Hasso-Plattner-InstitutSDG am HPI
Hasso-Plattner-InstitutDSG am HPI
Login
 

Alejandro Sierra Múnera

Chair of Information Systems
Hasso Plattner Institute

Office: F.207
Tel.: 033155093401
Email: Alejandro.Sierra(at)hpi.de
Starting date: January 2021
Supervisor: Prof. Dr. Felix Naumann

Research Interests

My research focuses mainly on the adaptation of natural language processing techniques to domain-specific scenarios, where the general-domain models fail to deliver satisfactory results or the availability of labeled data is not guaranteed. In particular, I am interested in introducing domain-specific knowledge into NLP models, in order to gain performance in domain-specific tasks.

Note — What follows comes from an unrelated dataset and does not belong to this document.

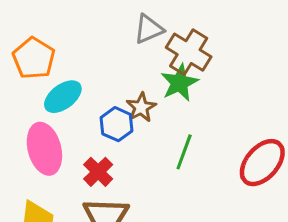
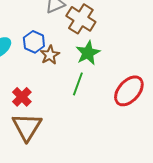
green star: (179, 83) -> (88, 53), moved
blue hexagon: (117, 124) -> (34, 42), moved

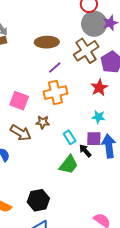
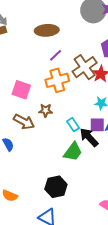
brown cross: (86, 51) -> (85, 67), moved
black arrow: (85, 151) -> (89, 137), size x1.5
black hexagon: (38, 200) -> (56, 187), moved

Additionally, I am interested in complementing the NLP tasks with the analysis of other data sources like pictures or accompanying images. Specially, I intend to combine the analysis of both text and images in art-historic documents, where the pictorial representation of the artwork is accompanied by textual descriptions. In such documents, the combination of computer vision techniques like CNNs and NLP techniques like information extraction could benefit from each other to produce meaningful representations for downstream tasks like information retrieval and knowledge graph construction.

Projects

NER for artwork titles

Artworks are an essential entity in the art domain, and artwork titles are the surface form used to mention these entities in art-historic documents. However the nature of artwork titles makes their recognition a complex task because they might be ambiguous, they contain mentions of other entities like locations and persons, and often they are composed of tokens that without enough context could be categorized like other syntactic constructs. Take for example "Guernica" by Pablo Picasso: without the proper context, a mention to this artwork might be confused for the place instead of the artwork depicting the bombing which took place in that town.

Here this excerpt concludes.